**Provided information**
■ ■ ■ ■
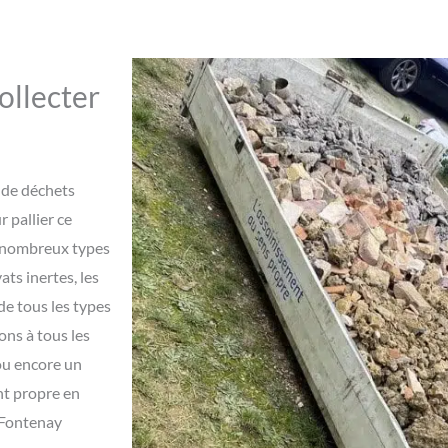
ollecter
 de déchets
 pallier ce
de nombreux types
ats inertes, les
de tous les types
ns à tous les
 ou encore un
ent propre en
à Fontenay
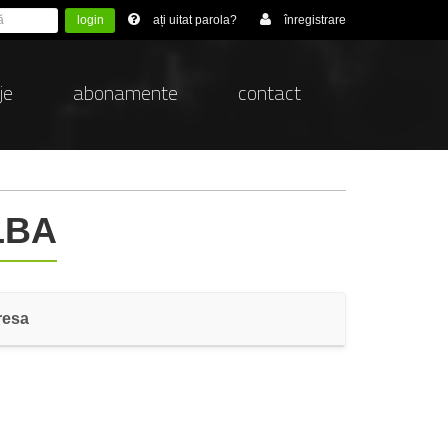
login
ați uitat parola?
înregistrare
je
abonamente
contact
LBA
resa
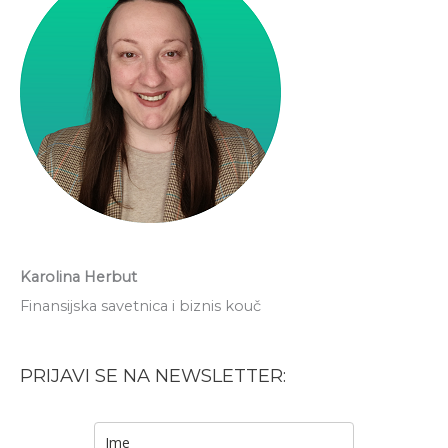
Karolina Herbut
Finansijska savetnica i biznis kouč
PRIJAVI SE NA NEWSLETTER:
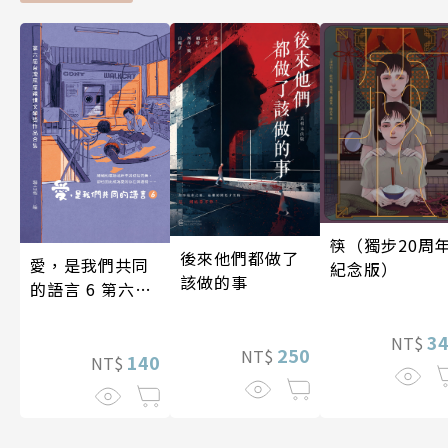
筷（獨步20周
後來他們都做了
愛，是我們共同
紀念版）
該做的事
的語言 6 第六屆
台灣房屋親情文
學獎作品合集
3
NT$
250
NT$
140
NT$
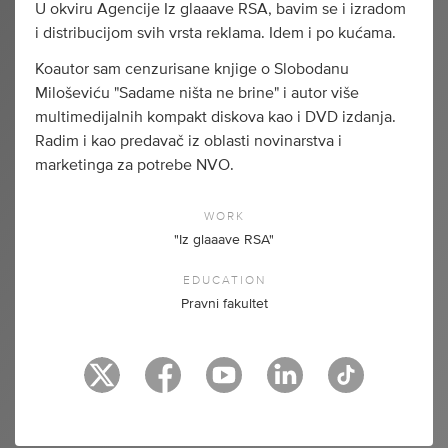
U okviru Agencije Iz glaaave RSA, bavim se i izradom
i distribucijom svih vrsta reklama. Idem i po kućama.
Koautor sam cenzurisane knjige o Slobodanu
Miloševiću "Sadame ništa ne brine" i autor više
multimedijalnih kompakt diskova kao i DVD izdanja.
Radim i kao predavač iz oblasti novinarstva i
marketinga za potrebe NVO.
WORK
"Iz glaaave RSA"
EDUCATION
Pravni fakultet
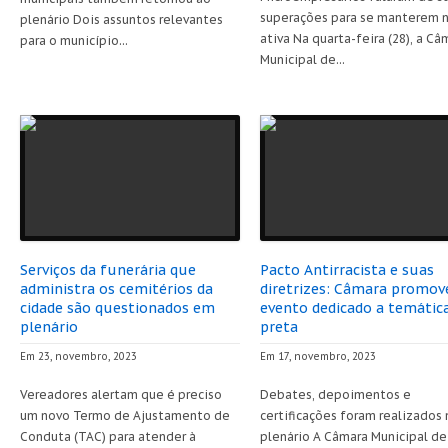
superações para se manterem 
plenário Dois assuntos relevantes
ativa Na quarta-feira (28), a Câ
para o município...
Municipal de...
Serviços da funerária que
Pacto Antirracista e suas
administra os cemitérios da
diretrizes: Câmara promov
cidade são questionados em
evento dedicado a temátic
plenário
preta
Em 23, novembro, 2023
Em 17, novembro, 2023
Vereadores alertam que é preciso
Debates, depoimentos e
um novo Termo de Ajustamento de
certificações foram realizados 
Conduta (TAC) para atender à
plenário A Câmara Municipal de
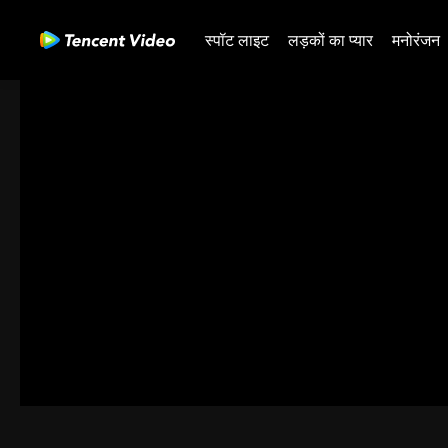
स्पॉट लाइट
लड़कों का प्यार
मनोरंजन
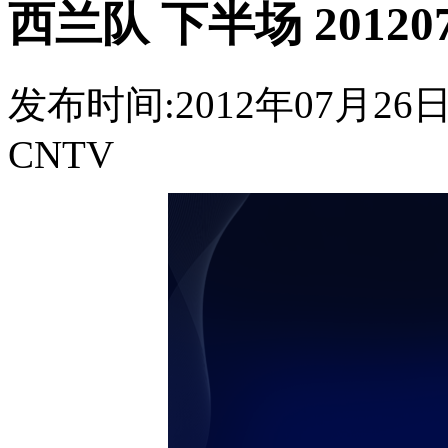
西兰队 下半场 201207
发布时间:2012年07月26日 0
CNTV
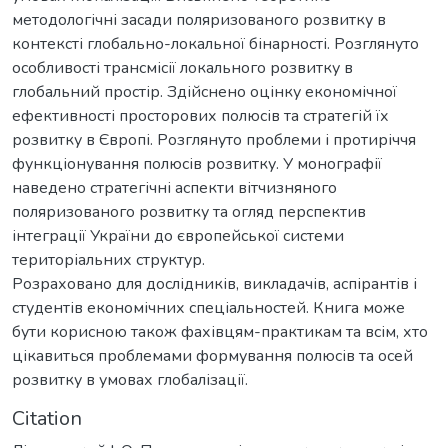
методологічні засади поляризованого розвитку в
контексті глобально-локальної бінарності. Розглянуто
особливості трансмісії локального розвитку в
глобальний простір. Здійснено оцінку економічної
ефективності просторових полюсів та стратегій їх
розвитку в Європі. Розглянуто проблеми і протиріччя
функціонування полюсів розвитку. У монографії
наведено стратегічні аспекти вітчизняного
поляризованого розвитку та огляд перспектив
інтеграції України до європейської системи
територіальних структур.
Розраховано для дослідників, викладачів, аспірантів і
студентів економічних спеціальностей. Книга може
бути корисною також фахівцям-практикам та всім, хто
цікавиться проблемами формування полюсів та осей
розвитку в умовах глобалізації.
Citation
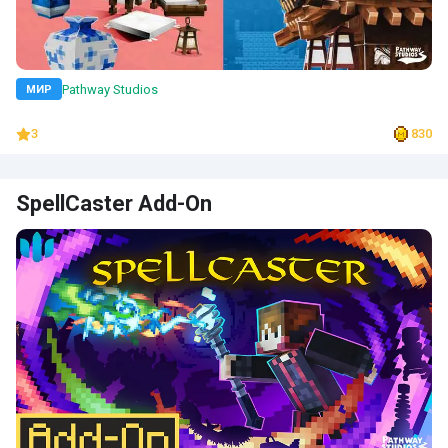
Pathway Studios
МИР
3
830
SpellCaster Add-On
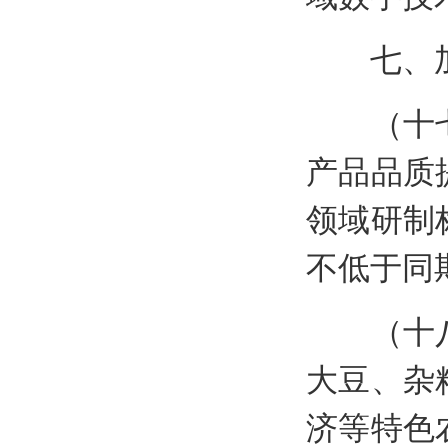
七、加
（十七）
产品品质
领域研制
不低于同
（十八）
大豆、杂
济等特色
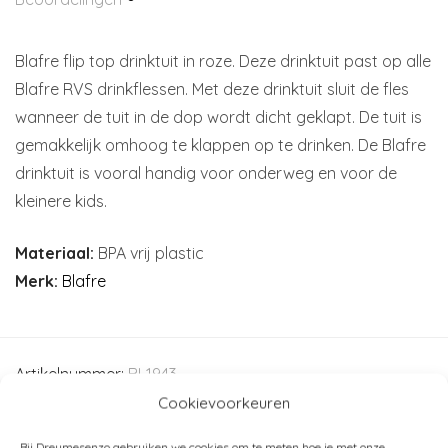
Blafre flip top drinktuit in roze. Deze drinktuit past op alle
Blafre RVS drinkflessen. Met deze drinktuit sluit de fles
wanneer de tuit in de dop wordt dicht geklapt. De tuit is
gemakkelijk omhoog te klappen op te drinken. De Blafre
drinktuit is vooral handig voor onderweg en voor de
kleinere kids.
Materiaal:
BPA vrij plastic
Merk:
Blafre
Artikelnummer:
BL1943
Cookievoorkeuren
Categorieën:
Blafre
,
School
,
Schoolbekers
,
Drinkflessen
,
Schoolpauze
,
Voor mama
Bij Dreumesenzo gebruiken we cookies om te meten hoe je met onze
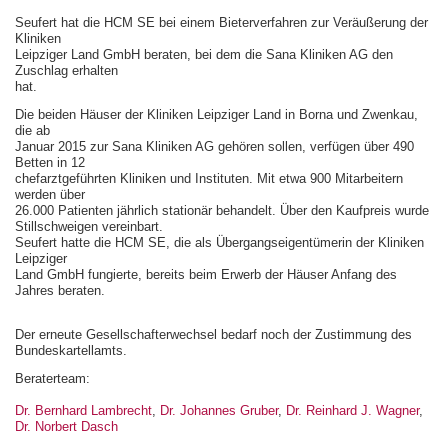
Seufert hat die HCM SE bei einem Bieterverfahren zur Veräußerung der
Kliniken
Leipziger Land GmbH beraten, bei dem die Sana Kliniken AG den
Zuschlag erhalten
hat.
Die beiden Häuser der Kliniken Leipziger Land in Borna und Zwenkau,
die ab
Januar 2015 zur Sana Kliniken AG gehören sollen, verfügen über 490
Betten in 12
chefarztgeführten Kliniken und Instituten. Mit etwa 900 Mitarbeitern
werden über
26.000 Patienten jährlich stationär behandelt. Über den Kaufpreis wurde
Stillschweigen vereinbart.
Seufert hatte die HCM SE, die als Übergangseigentümerin der Kliniken
Leipziger
Land GmbH fungierte, bereits beim Erwerb der Häuser Anfang des
Jahres beraten.
Der erneute Gesellschafterwechsel bedarf noch der Zustimmung des
Bundeskartellamts.
Beraterteam:
Dr. Bernhard Lambrecht
,
Dr. Johannes Gruber
,
Dr. Reinhard J. Wagner
,
Dr. Norbert Dasch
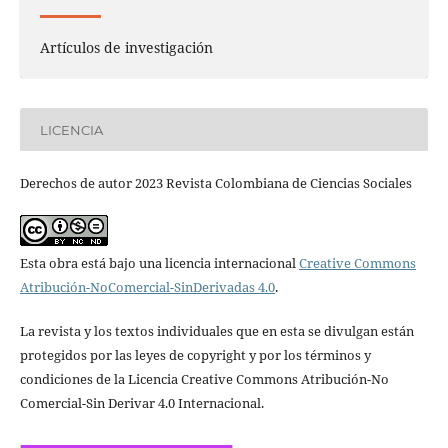
Artículos de investigación
LICENCIA
Derechos de autor 2023 Revista Colombiana de Ciencias Sociales
Esta obra está bajo una licencia internacional
Creative Commons
Atribución-NoComercial-SinDerivadas 4.0
.
La revista y los textos individuales que en esta se divulgan están
protegidos por las leyes de copyright y por los términos y
condiciones de la Licencia Creative Commons Atribución-No
Comercial-Sin Derivar 4.0 Internacional.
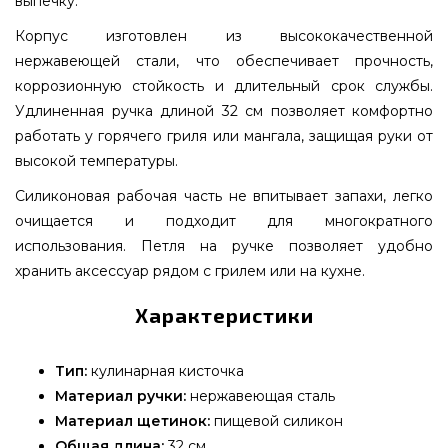
выпечку.
Корпус изготовлен из высококачественной
нержавеющей стали, что обеспечивает прочность,
коррозионную стойкость и длительный срок службы.
Удлиненная ручка длиной 32 см позволяет комфортно
работать у горячего гриля или мангала, защищая руки от
высокой температуры.
Силиконовая рабочая часть не впитывает запахи, легко
очищается и подходит для многократного
использования. Петля на ручке позволяет удобно
хранить аксессуар рядом с грилем или на кухне.
Характеристики
Тип:
кулинарная кисточка
Материал ручки:
нержавеющая сталь
Материал щетинок:
пищевой силикон
Общая длина:
32 см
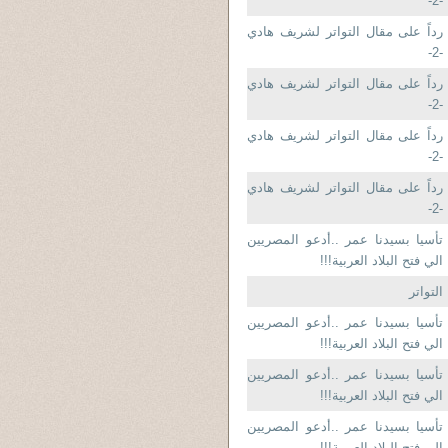
-2-
رداً على مقال التواتر لشريف هادي
-2-
رداً على مقال التواتر لشريف هادي
-2-
رداً على مقال التواتر لشريف هادي
-2-
رداً على مقال التواتر لشريف هادي
-2-
تأسيا بسيدنا عمر ..أدعو المصريين
الي فتح البلاد العربية!!!
التواتر
تأسيا بسيدنا عمر ..أدعو المصريين
الي فتح البلاد العربية!!!
تأسيا بسيدنا عمر ..أدعو المصريين
الي فتح البلاد العربية!!!
تأسيا بسيدنا عمر ..أدعو المصريين
الي فتح البلاد العربية!!!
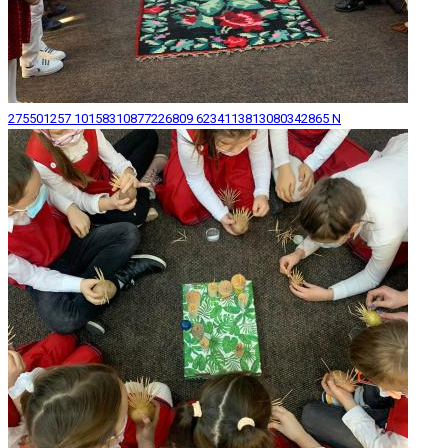
275501257 10158310877226809 6234113813080342865 N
■ ■ ■ ■
**Your goal**
Copy every line of the records above that contains "Kliniken".

**Answer to this task**
Kliniken
Leipziger Land GmbH beraten, bei dem die Sana Kliniken AG den
Die beiden Häuser der Kliniken Leipziger Land in Borna und Zwenkau,
Januar 2015 zur Sana Kliniken AG gehören sollen, verfügen über 490
chefarztgeführten Kliniken und Instituten. Mit etwa 900 Mitarbeitern
Seufert hatte die HCM SE, die als Übergangseigentümerin der Kliniken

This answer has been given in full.